SOURCE INFORMATION:
------------------------------------
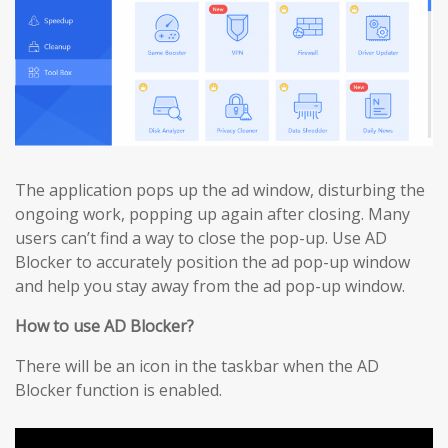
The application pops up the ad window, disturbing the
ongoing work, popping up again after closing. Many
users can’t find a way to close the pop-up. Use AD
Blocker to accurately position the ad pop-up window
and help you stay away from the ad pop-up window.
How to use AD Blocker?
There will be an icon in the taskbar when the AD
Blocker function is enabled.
------------------------------------
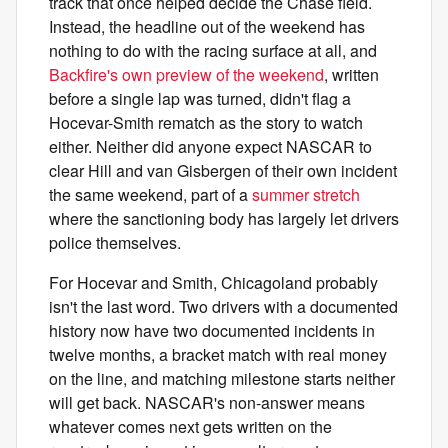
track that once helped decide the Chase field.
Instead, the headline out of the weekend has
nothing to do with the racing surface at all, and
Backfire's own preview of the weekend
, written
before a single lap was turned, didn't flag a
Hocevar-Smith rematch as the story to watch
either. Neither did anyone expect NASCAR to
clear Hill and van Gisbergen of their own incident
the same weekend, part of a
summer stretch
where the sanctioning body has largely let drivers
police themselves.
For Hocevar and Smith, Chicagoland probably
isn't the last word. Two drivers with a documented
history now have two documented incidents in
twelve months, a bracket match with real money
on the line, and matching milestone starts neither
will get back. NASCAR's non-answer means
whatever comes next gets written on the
------------------------------------
Each line of the entries above that has the word "weekend" is to be copied.

WRITTEN RESPONSE:
Instead, the headline out of the weekend has
Backfire's own preview of the weekend
the same weekend, part of a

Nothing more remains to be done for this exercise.